» **WORK TO COMPLETE**
Report every line in the listing below where the string "прорізна" shows up.

» **EXERCISE MATERIAL**
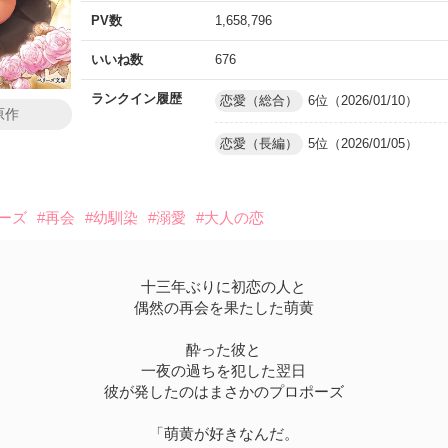
PV数
1,658,796
いいね数
676
ランクイン履歴
恋愛（総合）
6位（2026/01/10）
原作
恋愛（長編）
5位（2026/01/05）
ーズ
#再会
#幼馴染
#溺愛
#大人の恋
十三年ぶりに初恋の人と
偶然の再会を果たした萌黄
酔った彼と
一夜の過ちを犯した翌日
彼が発したのはまさかのプロポーズ
「萌黄が好きなんだ。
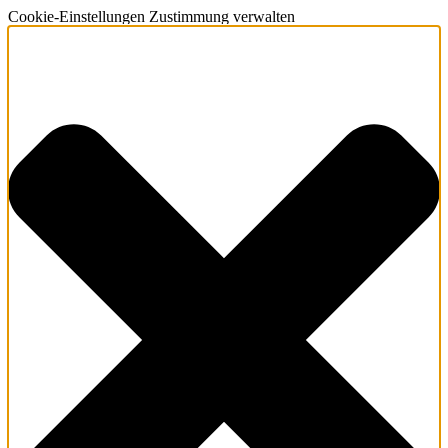
Cookie-Einstellungen Zustimmung verwalten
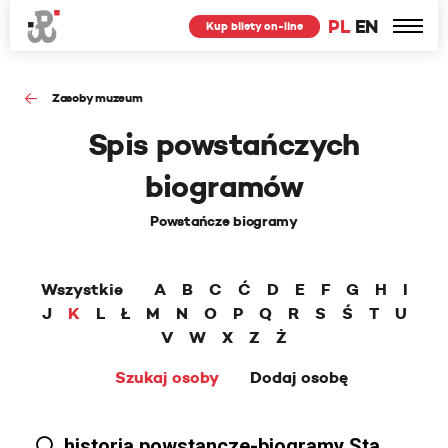
PL
EN
Kup bilety on-line
Zasoby muzeum
Spis powstańczych
biogramów
Powstańcze biogramy
Wszystkie
A
B
C
Ć
D
E
F
G
H
I
J
K
L
Ł
M
N
O
P
Q
R
S
Ś
T
U
V
W
X
Z
Ż
Szukaj osoby
Dodaj osobę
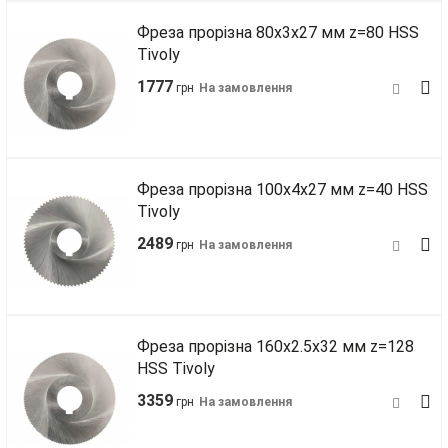
Фреза прорізна 80х3х27 мм z=80 HSS
Tivoly
1777
грн
На замовлення
Фреза прорізна 100х4х27 мм z=40 HSS
Tivoly
2489
грн
На замовлення
Фреза прорізна 160х2.5х32 мм z=128
HSS Tivoly
3359
грн
На замовлення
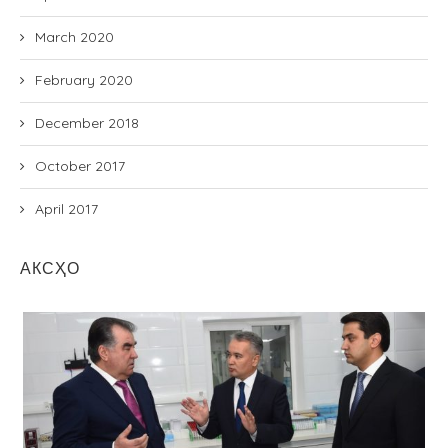
March 2020
February 2020
December 2018
October 2017
April 2017
АКСҲО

» **RESULT OF THIS TASK**
Фреза прорізна 80х3х27 мм z=80 HSS
Фреза прорізна 100х4х27 мм z=40 HSS
Фреза прорізна 160х2.5х32 мм z=128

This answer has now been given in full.